Сделал все правильно – сосед решил продолжить разговор.
– Меня Мэтт зовут. – Койка заскрипела – мужик повернулся в его сторону, насколько позволяли ремни. – В сети – Буддист. Слышал?
– Нет.
– Давно здесь?
– Больше двух лет.
– Осталось сколько?
– Мне три впаяли.
– За что?
– За убийство.
– Так ты бандит?
В голосе послышалось разочарование. И неприязнь.
– Я во время московских беспорядков влип, – после короткой паузы ответил Чайка. – На меня на улице напали, я отбился, одного положил, потом безы налетели. Сначала хотели отпустить, но у меня «раллер» при себе оказался. Забрали проверять. В принципе – самооборона чистой воды, но безов тогда прижали, и они всех давили. Из пушки, что я у погромщика отнял, двух прохожих завалили – их мне и припаяли.
– Почему в Африку?
– Мне выбор предложили: в тюрягу к бандитам или сюда, к машинистам. Я долго не колебался.
– Понимаю.
Помолчали. Минут через пять Чайка решил, что Мэтт заснул, однако тот неожиданно продолжил:
– Я из Сиэтла. – Видимо, решал, стоит ли откровенничать. – Меня на перевозке «синдина» взяли.
– И сразу сюда?
– За мной еще кое-что было… – Пауза. – Я из людей Сорок Два.
– Ух ты! – Илья знал, что его сосед – машинист, но его не предупредили – какой. – Ты принял троицу?
– Разумеется.
– И как?
– Во время перевозки я почти успел перегрызть себе вены, – спокойно отозвался Мэтт. – Если бы эти суки трепались чуть дольше, у меня получилось бы, но…
– При чем здесь вены? – растерялся Илья. – Я же спрашивал о троице.
– А я тебе ответил.
«Вены?»
– Троица Сорок Два – это свобода. А у меня ее нет. Они меня отключили, понимаешь? «Гнездо» выдернули, обрубили все нейросоединения. Я оглох, понимаешь, я ослеп, я потерял душу. – Мэтт говорил спокойно, не жаловался, не орал, надрываясь, просто рассказывал даже не грустным – усталым тоном. Тоном человека, который не грызет себе вены только потому, что не в силах до них дотянуться. – Мира нет. Цифры нет. Я – пустая оболочка.

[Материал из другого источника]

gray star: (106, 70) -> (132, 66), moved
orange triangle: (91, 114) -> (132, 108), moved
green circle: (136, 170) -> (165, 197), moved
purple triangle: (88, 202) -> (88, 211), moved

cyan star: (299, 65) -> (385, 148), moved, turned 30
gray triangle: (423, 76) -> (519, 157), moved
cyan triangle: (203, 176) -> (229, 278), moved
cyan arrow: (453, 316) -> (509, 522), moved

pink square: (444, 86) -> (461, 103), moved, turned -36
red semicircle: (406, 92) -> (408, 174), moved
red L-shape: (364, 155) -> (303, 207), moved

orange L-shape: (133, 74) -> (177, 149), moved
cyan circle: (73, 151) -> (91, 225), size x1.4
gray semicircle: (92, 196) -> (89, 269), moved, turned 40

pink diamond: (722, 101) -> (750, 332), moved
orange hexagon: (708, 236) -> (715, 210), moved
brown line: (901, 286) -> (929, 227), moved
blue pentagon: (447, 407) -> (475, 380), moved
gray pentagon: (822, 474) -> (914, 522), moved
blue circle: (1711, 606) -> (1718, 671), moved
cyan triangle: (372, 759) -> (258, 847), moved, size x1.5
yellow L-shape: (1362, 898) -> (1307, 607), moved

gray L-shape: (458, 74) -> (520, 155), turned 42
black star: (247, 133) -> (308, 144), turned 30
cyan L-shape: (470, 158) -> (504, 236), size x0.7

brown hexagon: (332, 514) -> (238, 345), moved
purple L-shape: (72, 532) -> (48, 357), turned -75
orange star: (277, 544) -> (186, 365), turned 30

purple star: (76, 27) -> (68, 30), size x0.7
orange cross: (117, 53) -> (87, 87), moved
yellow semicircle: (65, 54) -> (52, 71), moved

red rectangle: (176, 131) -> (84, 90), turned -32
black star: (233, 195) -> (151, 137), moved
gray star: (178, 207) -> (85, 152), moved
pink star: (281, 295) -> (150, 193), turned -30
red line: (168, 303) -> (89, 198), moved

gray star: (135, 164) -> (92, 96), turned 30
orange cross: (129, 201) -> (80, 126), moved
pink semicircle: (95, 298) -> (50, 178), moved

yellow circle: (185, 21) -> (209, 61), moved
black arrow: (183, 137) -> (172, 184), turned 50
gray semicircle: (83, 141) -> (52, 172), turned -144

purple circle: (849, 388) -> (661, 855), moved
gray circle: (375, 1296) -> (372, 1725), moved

Разговор становился все более и более интересным.
– Зачем они так?
– Стандартная процедура для людей Сорок Два. Они знают, насколько хреново нам будет.
– Без подключения?
– Без Цифры. Я из людей Сорок Два, понимаешь? – повторил сосед. – Я вставлял себе «поплавок». Я растворялся в сети. Мой мозг превращался в байты, а все байты сети становились моим мозгом. Я из людей Сорок Два…
Хорошо, что Мэтт разговорился после отбоя, в темноте, не видя выражение лица собеседника. И не заметил, что Илья смотрит на него с превосходством.
– Это трудно? – негромко осведомился Чайка.
– «Поплавок» в «балалайку»?
– Вообще – троица Сорок Два.
– Это ворота в другой мир.
– Но наркотик…
– Не наркотик – «синдин», – поправил Илью Мэтт. – Он не наркотик. – Помолчал. – Ты вообще ничего не знаешь?
– Да как сказать… – Чайка вставлял себе «поплавок» задолго до того, как Сорок Два принес людям троицу. Вставлял, растворял сознание в информационных потоках и не знал преград. Один из двенадцати великих ломщиков. Легенда. Разница в том, что он не задерживался «там» надолго, всегда возвращался. И никогда не оставлял в сети душу.